🟡 Enhancing Language Model Factuality via Activation-Based Confidence Calibration and Guided Decoding

Introduce ACTCAB, an activation based confidence calibration method
- Average of activation was used.
- Typical MSE rather than cross entropy was used, as linear regression inherently mapes input features to output predictions in a continuous space.
- Bin-based soft labelling was implemented.

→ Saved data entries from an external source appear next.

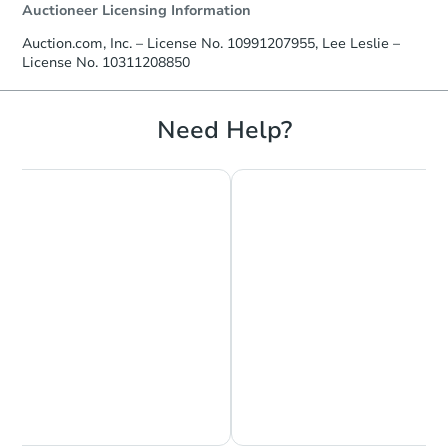
Auctioneer Licensing Information
Auction.com, Inc. – License No. 10991207955, Lee Leslie –
License No. 10311208850
Need Help?
Chat is Currently Offline
Ask Us Something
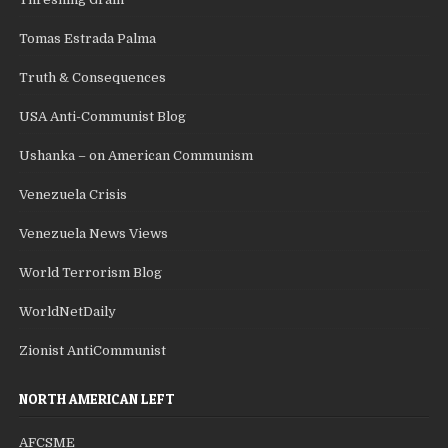
Tomas Estrada Palma
Truth & Consequences
USA Anti-Communist Blog
Ushanka – on American Communism
Venezuela Crisis
Venezuela News Views
World Terrorism Blog
WorldNetDaily
Zionist AntiCommunist
NORTH AMERICAN LEFT
AFCSME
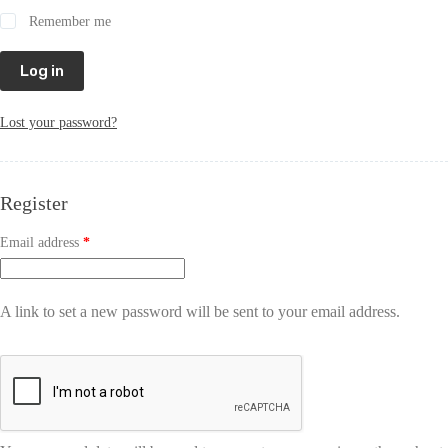
Remember me
Log in
Lost your password?
Register
Email address
*
A link to set a new password will be sent to your email address.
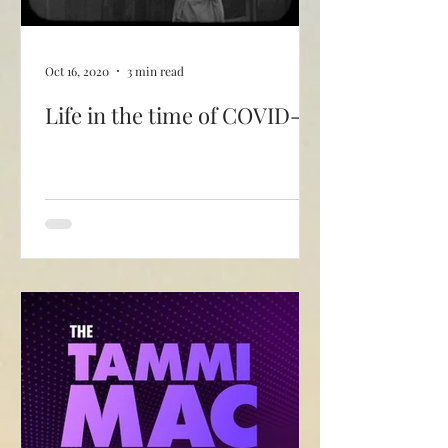
Oct 16, 2020
3 min read
Life in the time of COVID-19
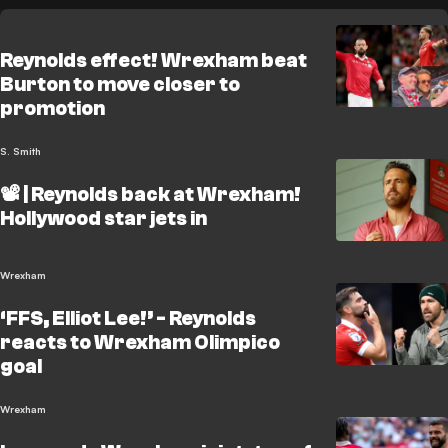
Reynolds effect! Wrexham beat
Burton to move closer to
promotion
S. Smith
📽️ | Reynolds back at Wrexham!
Hollywood star jets in
Wrexham
‘FFS, Elliot Lee!’ - Reynolds
reacts to Wrexham Olimpico
goal
Wrexham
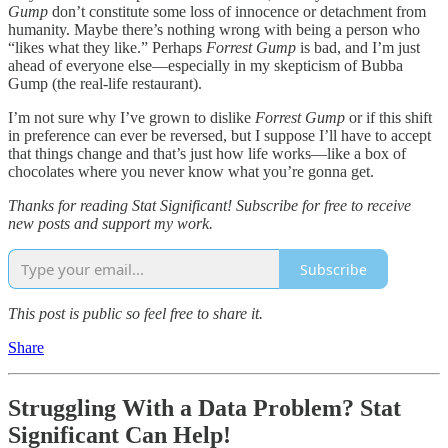
Gump
don’t constitute some loss of innocence or detachment from
humanity. Maybe there’s nothing wrong with being a person who
“likes what they like.” Perhaps
Forrest Gump
is bad, and I’m just
ahead of everyone else—especially in my skepticism of Bubba
Gump (the real-life restaurant).
I’m not sure why I’ve grown to dislike
Forrest Gump
or if this shift
in preference can ever be reversed, but I suppose I’ll have to accept
that things change and that’s just how life works—like a box of
chocolates where you never know what you’re gonna get.
Thanks for reading Stat Significant! Subscribe for free to receive
new posts and support my work.
Subscribe
This post is public so feel free to share it.
Share
Struggling With a Data Problem?
Stat
Significant Can Help
!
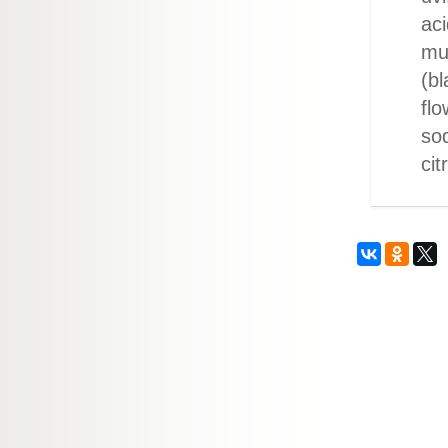
aci
mu
(bl
flo
so
cit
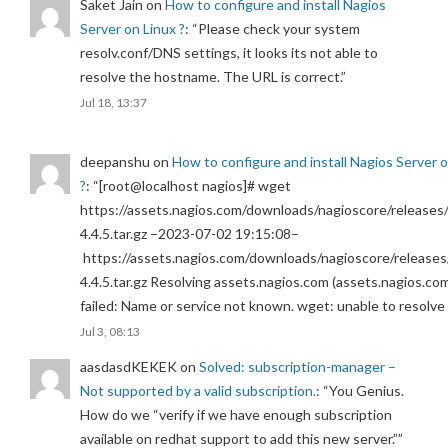
Saket Jain
on
How to configure and install Nagios
Server on Linux ?
: “
Please check your system
resolv.conf/DNS settings, it looks its not able to
resolve the hostname. The URL is correct.
”
Jul 18, 13:37
deepanshu
on
How to configure and install Nagios Server 
?
: “
[root@localhost nagios]# wget
https://assets.nagios.com/downloads/nagioscore/releases/
4.4.5.tar.gz –2023-07-02 19:15:08–
https://assets.nagios.com/downloads/nagioscore/releases
4.4.5.tar.gz Resolving assets.nagios.com (assets.nagios.co
failed: Name or service not known. wget: unable to resolv
Jul 3, 08:13
aasdasdKEKEK
on
Solved: subscription-manager –
Not supported by a valid subscription.
: “
You Genius.
How do we “verify if we have enough subscription
available on redhat support to add this new server.”
”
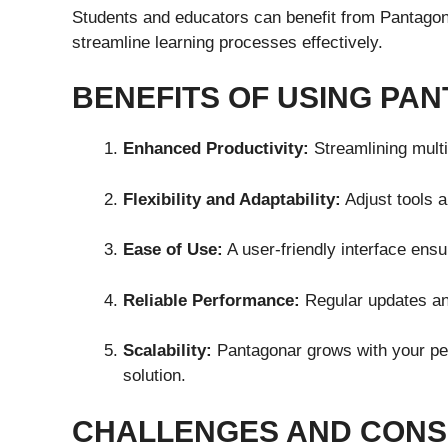
Students and educators can benefit from Pantagona
streamline learning processes effectively.
BENEFITS OF USING PA
Enhanced Productivity:
Streamlining multi
Flexibility and Adaptability:
Adjust tools 
Ease of Use:
A user-friendly interface ensur
Reliable Performance:
Regular updates and
Scalability:
Pantagonar grows with your per
solution.
CHALLENGES AND CONS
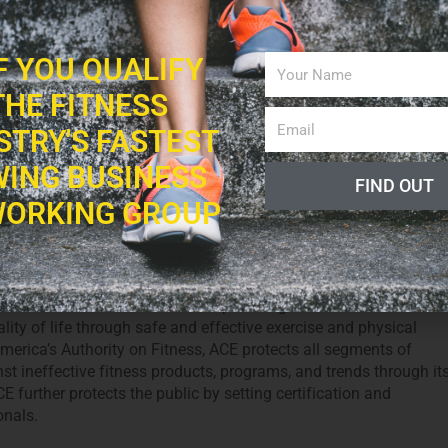
iners to physicians, our association of sports medicine,
s is dedicated to helping people worldwide live longer, healthier
IF YOU QUALIFY
THE FITNESS
STRY'S FASTEST
ING BUSINESS
FIND OUT
n Council on Exercise (ACE)
ORKING GROUP
ril 26, 2012
FPO Team
0
 Council on Exercise® is a nonprofit organization committed t
lity of life through safe and effective exercise and physical
America’s Authority on Fitness, ACE protects all segments of
st ineffective fitness products, programs, and trends through it
 further protects the public by setting certification and
onals.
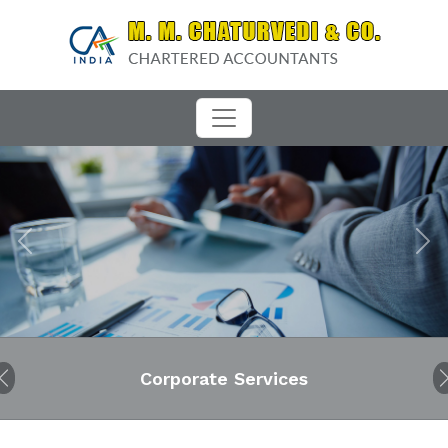
Previous
Next
Corporate Services
Audit
Previous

Introduce CODEC, an decoding/inference method based on ACTCAB
- Local: Greedy decoding, based on weighted sum of token probability and estimated confidence.
- Global: Apply ACTCAB again and use the token sequence only if the overall confidence score exceeds the greedy decoding.

Verbalization: Ask the LLM to grade its own confidence verbally.
Self-consistency: Generate multiple times and compute adjacency.
Sequence likelihood: Compute the geometric mean of the token probabilities.
LITCAB: Train a linear layer on top of the LM’s last-layer hidden states to adjust its logits for calibration.
Inference-time intervention: Train probes on attention head outputs and uses these directions to adjust activations during inference
Representation Engineering: Detects truthful directions by comparing representations of truthful and untruthful counterfactuals across layers, then applies PCA to isolate truthful directions, which are then used to adjust layer outputs during generation.